# Manipulating Simple Harmonic Motion Equation

## Homework Statement

An object moves with simple harmonic motion. If the amplitude and the period are both doubled, the object's maximum speed is:
A) Quartered
B) Halved
D) Doubled
E) Unchanged

## Homework Equations

x(t) = Acos(wt + $$\varphi$$)
v(t) = -wAsin(wt + $$\varphi$$)

## The Attempt at a Solution

Since 2 double the period (T) is to halve the frequency (f) because of (f = 1/T), and since omega (w) = 2$$\pi$$f...then w will be halved as well (right?):

f = 1/2T --> .5f --> 2$$\pi$$.5f = .5w

So that gives me: v(t) = -.5wAsin(.5w + $$\varphi$$)
And with the amplitude doubled: v(t) = -wAsin(.5w + $$\varphi$$)

Not sure if I did any of that correctly and I'm not sure what that means for my speed...is it halved? Any help would be appreciated. Thanks.

Related Introductory Physics Homework Help News on Phys.org
You are correct in your logic that $$\omega$$ is halved as well. Lets look at what the question is asking. What is the *Maxiumum* velocity?

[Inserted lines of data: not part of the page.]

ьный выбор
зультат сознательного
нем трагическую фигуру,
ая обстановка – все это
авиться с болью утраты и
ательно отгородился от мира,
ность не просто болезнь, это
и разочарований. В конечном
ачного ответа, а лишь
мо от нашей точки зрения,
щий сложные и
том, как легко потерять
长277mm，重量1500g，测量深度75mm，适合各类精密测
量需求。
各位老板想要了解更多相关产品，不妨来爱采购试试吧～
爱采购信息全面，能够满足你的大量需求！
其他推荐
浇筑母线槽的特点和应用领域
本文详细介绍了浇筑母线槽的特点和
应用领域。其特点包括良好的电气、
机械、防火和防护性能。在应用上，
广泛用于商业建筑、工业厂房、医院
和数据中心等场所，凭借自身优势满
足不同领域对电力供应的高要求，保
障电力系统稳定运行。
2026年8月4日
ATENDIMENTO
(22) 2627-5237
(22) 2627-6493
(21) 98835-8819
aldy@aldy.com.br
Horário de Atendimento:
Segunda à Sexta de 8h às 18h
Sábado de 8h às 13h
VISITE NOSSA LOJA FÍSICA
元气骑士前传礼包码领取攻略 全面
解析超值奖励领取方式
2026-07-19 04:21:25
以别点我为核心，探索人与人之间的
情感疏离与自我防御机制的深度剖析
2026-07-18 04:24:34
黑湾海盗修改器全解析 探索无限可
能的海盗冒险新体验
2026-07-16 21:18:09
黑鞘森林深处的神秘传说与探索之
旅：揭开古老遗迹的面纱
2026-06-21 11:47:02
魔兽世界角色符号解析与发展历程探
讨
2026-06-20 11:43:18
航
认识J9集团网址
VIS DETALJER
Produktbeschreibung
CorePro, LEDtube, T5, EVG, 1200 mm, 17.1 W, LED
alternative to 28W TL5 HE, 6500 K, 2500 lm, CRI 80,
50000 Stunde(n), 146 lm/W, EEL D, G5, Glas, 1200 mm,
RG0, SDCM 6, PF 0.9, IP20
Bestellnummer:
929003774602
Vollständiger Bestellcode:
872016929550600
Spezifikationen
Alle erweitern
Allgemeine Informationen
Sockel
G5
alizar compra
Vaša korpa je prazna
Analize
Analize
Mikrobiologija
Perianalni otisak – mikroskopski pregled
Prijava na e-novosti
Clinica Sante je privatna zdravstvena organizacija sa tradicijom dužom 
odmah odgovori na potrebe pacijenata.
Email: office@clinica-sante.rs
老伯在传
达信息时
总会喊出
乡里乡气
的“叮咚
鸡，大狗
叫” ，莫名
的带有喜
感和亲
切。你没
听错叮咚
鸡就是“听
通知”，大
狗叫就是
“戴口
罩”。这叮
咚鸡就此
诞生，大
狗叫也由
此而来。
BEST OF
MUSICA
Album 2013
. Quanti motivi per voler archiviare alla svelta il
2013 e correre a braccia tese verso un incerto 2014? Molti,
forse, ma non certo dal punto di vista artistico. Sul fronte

You have written the equation for velocity:

$$v(t) = A_0 \omega Sin(\omega t)$$

You should know that $$A_0$$ is the maximum amplitude.

Because the maximum value of any Sin function is 1, that means that the maximum velocity will be given by

$$v_{max} (t) = A_0 \omega$$

Now what will happen when the amplitude and period are both doubled?

Ah. Okay...I didn't know how to deal with the whole sine thing (obviously). So based on this Vmax equation the max velocity will remain unchanged. Correct?

Exactly. When dealing with maximum values, your sin and cosine functions will generally disappear for the reasons stated above.